Di samping pengoplosan berita, wartawan juga sering melakukan perkosaan kedua (the second rape) terhadap korban perkosaan dalam pemberitaannya. Sebuah kode etik bagi wartawan Indonesia meski sudah usang namun selalu relevan adalah tidak menyiarkan informasi bersifat dusta, fitnah, sadis, dan cabul serta tidak menyebutkan identitas korban kejahatan kesuliaan.
Dalam penyajian berita seperti ini kita sering temukan wartawan melakukan ulasan yang mendalam tentang identitas korban secara lengkap, seolah-olah perlindungan terhadap korban tidak ada lagi. “Bunga siswi SMP A diperkosa oknum pejabat.” Pers bahkan seperti belum mencapai orgasme atas kasus perkosaan itu dan berlomba melengkapinya dengan foto korban dibumbui latar belakang kehidupan pribadinya sampai detail keluarga korban sebagai fakta otentik.
Inilah yang disebut the second rape atau perkosaan kedua yang dilakukan wartawan melalui beritanya. Dengan memuat identitas korban disertai foto dan latar belakang kehidupan pribadi korban, sebenarnya media sedang melanjutkan pemerkosaan terhadap korban. Pers seperti tidak pernah mempertimbangkan dampak pemberitaan yang ditimbulkan bagi korban dan keluarganya. Pertanyaan sederhana kenapa pelaku selalu disebut sebagai oknum atau dengan inisial sementara korban tidak? Jika pelaku dikenakan pasal praduga tak bersalah, apakah korban adalah orang bersalah yang harus ditelanjangi? Ataukah ini justeru kinerja jurnalistik yang salah memaknai nilai berita dalam konteks makna kontroversial?
Memang otentitas fakta dan etika jurnalis adalah dua hal yang berbeda. Tetapi kebebasan pers bukanlah kebebasan tanpa batas. Ia mensyaratkan ketaatan terhadap kode etik jurnalistik. Benar bahwa antara kedua ranah ini sarat dengan berbagai situasi dan kondisi dengan aneka pilihan yang membuat insan pers musti bernegosiasi. Tetapi di sini, tetap dibutuhkan empati jurnalis dalam menulis fakta. Pemberitaan yang menonjolkan sensasionalitas, kontroversi dan dramatisasi fakta akan membuat korban lebih menderita. Loyalitas pers adalah kepada kaum yang tertindas, namun kenyataan banyak media yang menghamba kepada kepentingan dan melakukan pembumkaman kebenaran.
***
PENGOPLOSAN fakta oleh wartawan dan pemerkosaan kedua dalam pemberitaan sering dilakukan berhubungan erat dengan keberpihakan yang gamang. Pers wajib berpihak, seperti kebenaran juga memihak. Namun menjadi soal ketika keberpihakan pers itu menegasikan ruang privat pihak lain. Lebih celaka jika pilihan itu dibuat untuk apa yang disebut Jean Baudrillard sebagai the hyper-reality of media, menyembunyikan kebenaran atas fakta dan menggiring pembaca mempercayai sebuah citra yang dibangunnya sebagai kebenaran, meski penyataannya hanyalah dramatisasi realitas dan pemalsuan kebenaran yang melampaui realitas.

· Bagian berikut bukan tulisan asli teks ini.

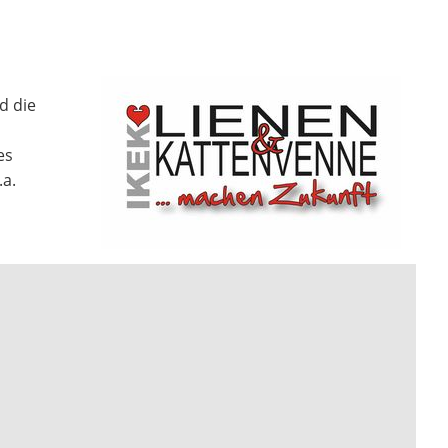
d die
es
a.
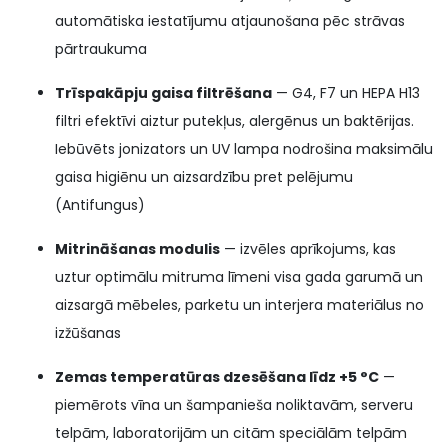
automātiska iestatījumu atjaunošana pēc strāvas
pārtraukuma
Trīspakāpju gaisa filtrēšana
— G4, F7 un HEPA H13
filtri efektīvi aiztur putekļus, alergēnus un baktērijas.
Iebūvēts jonizators un UV lampa nodrošina maksimālu
gaisa higiēnu un aizsardzību pret pelējumu
(Antifungus)
Mitrināšanas modulis
— izvēles aprīkojums, kas
uztur optimālu mitruma līmeni visa gada garumā un
aizsargā mēbeles, parketu un interjera materiālus no
izžūšanas
Zemas temperatūras dzesēšana līdz +5 °C
—
piemērots vīna un šampanieša noliktavām, serveru
telpām, laboratorijām un citām speciālām telpām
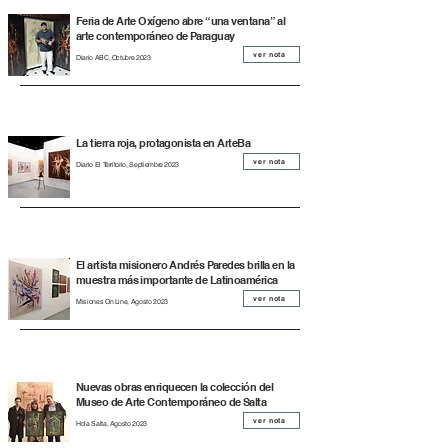
Feria de Arte Oxígeno abre “una ventana” al
arte contemporáneo de Paraguay
ver nota
Diario ABC, Octubre 2023
La tierra roja, protagonista en ArteBa
ver nota
Diario El Territorio, Septiembre 2023
El artista misionero Andrés Paredes brilla en la
muestra más importante de Latinoamérica
ver nota
Misiones On Line, Agosto 2023
Nuevas obras enriquecen la colección del
Museo de Arte Contemporáneo de Salta
ver nota
Hola Salta, Agosto 2023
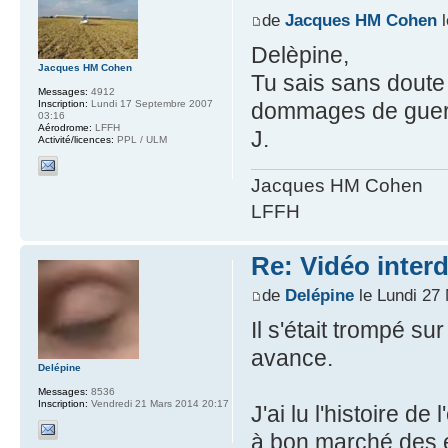
de
Jacques HM Cohen
l
Delèpine,
Jacques HM Cohen
Tu sais sans dout
Messages:
4912
dommages de guerre
Inscription:
Lundi 17 Septembre 2007
03:16
Aérodrome:
LFFH
J.
Activité/licences:
PPL / ULM
Jacques HM Cohen
LFFH
Re: Vidéo inter
de
Delépine
le Lundi 27
Il s'était trompé su
avance.
Delépine
Messages:
8536
Inscription:
Vendredi 21 Mars 2014 20:17
J'ai lu l'histoire de
à bon marché des é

Jika trend tersebut tidak menjadi komitmen pers untuk membendungnya, maka yang terjadi tidak hanya simtomatik, tetapi devaluasi atau krisis makna. Berita adalah informasi yang sudah diselidiki kebenarannya dan diuji kelayakannya, sehingga layak dan relevan untuk dipublikasikan. Tugas penting pers dalam memelopori pekabaran, jembatan informasi, menjaga optimisme dan menumbuhkan harapan, hanya akan berhasil jika dan hanya jika wartawan melakukan filter bukan pengoplosan. Penyulingan memisahkan ethanol agar diperoleh alkohol yang murni, pengoplosan menambahkan spiritus agar alkohol bakar menyala, tapi membunuh. Dengan pengetahuannya wartawan ditunutu melakukan pembersihan agar diperoleh berita yang berkualitas.

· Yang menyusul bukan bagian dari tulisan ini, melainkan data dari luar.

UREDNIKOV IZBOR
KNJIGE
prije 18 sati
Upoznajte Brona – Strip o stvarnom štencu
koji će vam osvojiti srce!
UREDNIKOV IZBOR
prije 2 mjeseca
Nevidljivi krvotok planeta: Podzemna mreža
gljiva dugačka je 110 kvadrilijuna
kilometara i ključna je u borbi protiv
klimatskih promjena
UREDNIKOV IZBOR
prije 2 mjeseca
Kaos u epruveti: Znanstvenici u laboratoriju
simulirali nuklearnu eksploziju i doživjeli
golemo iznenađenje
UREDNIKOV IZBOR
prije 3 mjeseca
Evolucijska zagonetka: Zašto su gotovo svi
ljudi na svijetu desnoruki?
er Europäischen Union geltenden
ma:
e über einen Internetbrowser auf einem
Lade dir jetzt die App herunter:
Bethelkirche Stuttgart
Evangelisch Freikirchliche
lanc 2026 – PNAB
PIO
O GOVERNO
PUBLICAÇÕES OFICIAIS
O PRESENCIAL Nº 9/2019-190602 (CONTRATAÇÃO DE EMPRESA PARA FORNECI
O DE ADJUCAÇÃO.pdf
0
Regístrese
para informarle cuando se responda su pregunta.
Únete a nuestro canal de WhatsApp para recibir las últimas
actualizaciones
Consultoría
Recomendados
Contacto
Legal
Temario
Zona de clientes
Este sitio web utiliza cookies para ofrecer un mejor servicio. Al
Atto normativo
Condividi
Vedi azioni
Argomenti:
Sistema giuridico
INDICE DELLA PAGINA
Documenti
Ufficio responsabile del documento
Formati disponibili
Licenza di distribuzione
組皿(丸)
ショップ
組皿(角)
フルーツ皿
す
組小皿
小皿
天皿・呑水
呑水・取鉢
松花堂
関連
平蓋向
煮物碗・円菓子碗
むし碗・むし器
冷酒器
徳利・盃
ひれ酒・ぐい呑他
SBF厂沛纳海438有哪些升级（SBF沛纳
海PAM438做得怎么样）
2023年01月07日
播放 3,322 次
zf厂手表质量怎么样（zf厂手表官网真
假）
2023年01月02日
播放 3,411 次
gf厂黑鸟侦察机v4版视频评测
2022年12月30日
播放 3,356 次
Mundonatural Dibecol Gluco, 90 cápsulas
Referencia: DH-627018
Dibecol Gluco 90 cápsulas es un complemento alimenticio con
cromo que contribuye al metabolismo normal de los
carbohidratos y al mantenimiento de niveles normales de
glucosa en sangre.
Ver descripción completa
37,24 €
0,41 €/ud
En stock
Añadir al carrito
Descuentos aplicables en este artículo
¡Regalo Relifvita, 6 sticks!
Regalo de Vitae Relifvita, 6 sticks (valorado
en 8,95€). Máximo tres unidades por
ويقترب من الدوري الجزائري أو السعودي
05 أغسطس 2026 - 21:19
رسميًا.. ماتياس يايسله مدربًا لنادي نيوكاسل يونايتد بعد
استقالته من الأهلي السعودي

Secara umum kita tahu wartawan berurusan dengan fakta. Pemberitaan tentang 8 Destinasi NTT masuk nominasi API 2020 misalnya, menunjukkan apa yang dianggap fakta oleh wartawan. Dari fakta ini wartawan memilih angel pemberitaan, ada yang menyoroti dampak lingkungan, ada yang keuntungan ekonomis. Semua itu sampai kepada pembaca sebagai berita, tetapi secara tajam apa yang dinamakan berita tidak lain apa yang dianggap fakta oleh wartawan. Berita adalah juga social construction of reality.

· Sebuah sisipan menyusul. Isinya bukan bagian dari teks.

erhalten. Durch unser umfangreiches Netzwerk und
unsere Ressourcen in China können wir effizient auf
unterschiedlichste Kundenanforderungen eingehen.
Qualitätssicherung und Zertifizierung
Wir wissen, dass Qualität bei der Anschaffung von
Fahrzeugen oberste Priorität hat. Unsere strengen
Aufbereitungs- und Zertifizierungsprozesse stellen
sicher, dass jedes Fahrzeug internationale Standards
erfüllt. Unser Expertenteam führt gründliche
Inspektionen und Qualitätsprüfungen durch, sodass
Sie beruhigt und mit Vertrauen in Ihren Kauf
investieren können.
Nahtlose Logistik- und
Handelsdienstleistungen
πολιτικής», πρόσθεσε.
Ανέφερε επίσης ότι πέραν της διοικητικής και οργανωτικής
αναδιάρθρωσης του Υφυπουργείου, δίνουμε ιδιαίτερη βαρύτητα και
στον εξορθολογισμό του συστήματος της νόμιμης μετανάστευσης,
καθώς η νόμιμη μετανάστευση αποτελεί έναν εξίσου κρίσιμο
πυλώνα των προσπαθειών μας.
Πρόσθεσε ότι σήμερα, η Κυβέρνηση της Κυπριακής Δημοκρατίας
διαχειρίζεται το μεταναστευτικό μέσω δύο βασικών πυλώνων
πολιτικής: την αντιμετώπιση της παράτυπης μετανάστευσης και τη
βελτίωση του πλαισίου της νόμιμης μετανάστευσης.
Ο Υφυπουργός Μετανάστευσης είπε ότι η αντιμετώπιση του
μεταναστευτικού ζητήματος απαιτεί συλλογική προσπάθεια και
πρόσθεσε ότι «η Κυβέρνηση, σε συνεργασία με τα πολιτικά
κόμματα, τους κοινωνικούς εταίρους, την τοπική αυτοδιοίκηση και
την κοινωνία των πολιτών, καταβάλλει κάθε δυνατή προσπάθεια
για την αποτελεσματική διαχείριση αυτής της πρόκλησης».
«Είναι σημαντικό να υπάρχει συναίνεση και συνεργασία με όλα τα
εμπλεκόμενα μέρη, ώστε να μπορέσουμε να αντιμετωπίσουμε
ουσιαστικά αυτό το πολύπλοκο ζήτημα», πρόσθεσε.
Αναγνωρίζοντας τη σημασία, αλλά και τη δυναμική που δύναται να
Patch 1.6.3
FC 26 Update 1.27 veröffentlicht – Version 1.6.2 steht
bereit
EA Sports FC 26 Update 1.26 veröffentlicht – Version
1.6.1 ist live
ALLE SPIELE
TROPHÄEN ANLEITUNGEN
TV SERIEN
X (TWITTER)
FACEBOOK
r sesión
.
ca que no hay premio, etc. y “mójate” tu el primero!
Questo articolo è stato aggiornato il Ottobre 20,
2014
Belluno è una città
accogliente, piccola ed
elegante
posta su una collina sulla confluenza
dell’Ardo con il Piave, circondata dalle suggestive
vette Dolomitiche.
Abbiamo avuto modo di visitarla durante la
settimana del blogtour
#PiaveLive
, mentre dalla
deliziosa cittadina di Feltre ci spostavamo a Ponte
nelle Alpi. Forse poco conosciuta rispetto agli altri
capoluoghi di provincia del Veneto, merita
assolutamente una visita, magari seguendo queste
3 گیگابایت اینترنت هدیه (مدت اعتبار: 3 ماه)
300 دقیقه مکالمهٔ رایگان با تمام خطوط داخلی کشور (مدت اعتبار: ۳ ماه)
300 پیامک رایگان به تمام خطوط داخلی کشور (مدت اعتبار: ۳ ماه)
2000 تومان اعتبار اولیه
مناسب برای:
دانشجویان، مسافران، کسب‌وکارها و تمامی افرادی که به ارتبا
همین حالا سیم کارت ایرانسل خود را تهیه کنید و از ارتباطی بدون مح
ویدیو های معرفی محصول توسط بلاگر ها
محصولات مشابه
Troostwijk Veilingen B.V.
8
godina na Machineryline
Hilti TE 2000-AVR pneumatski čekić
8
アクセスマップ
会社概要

Berita adalah kisah, informasi adalah narasi dan fakta adalah makna. Jangan mengoplos fakta dengan opini untuk melahirkan gosip yang berkisah. Maka sesungguhnya jantung jurnalisme adalah disiplin verifikasi. Wartawan yang berhasil selalu melakukan dua hal ini sekaligus: Mencatat dengan teliti fakta in actu di TKP dan memberikan suatu kerangka makna yang kemudian dideskripsikan sebagai berita. Dengan demikian pembaca menemukan berita yang bermakna.
Pengoplosan fakta sering terjadi dalam berita Pilkada atau Pilpres. Berita seputar kewarganegaan bupati terpilih Saburaijua misalnya penuh dengan pengoplosan. Sebagian media seperti lupa daratan dan ikut menghakimi dengan menjadikan dirinya sebagai sumber terpercaya. Yang disajikan bukan lagi fakat tapi sebuah solilokoi untuk menggiring pembaca ke dalam bingkai pemikiran tertentu untuk diterima sebagai kebenaran. Antonio Gramsci, menyebut pengoplosan fakta oleh wartawan merupakan upaya hegemoni, yakni penaklukan pikiran khalayak secara sukarela.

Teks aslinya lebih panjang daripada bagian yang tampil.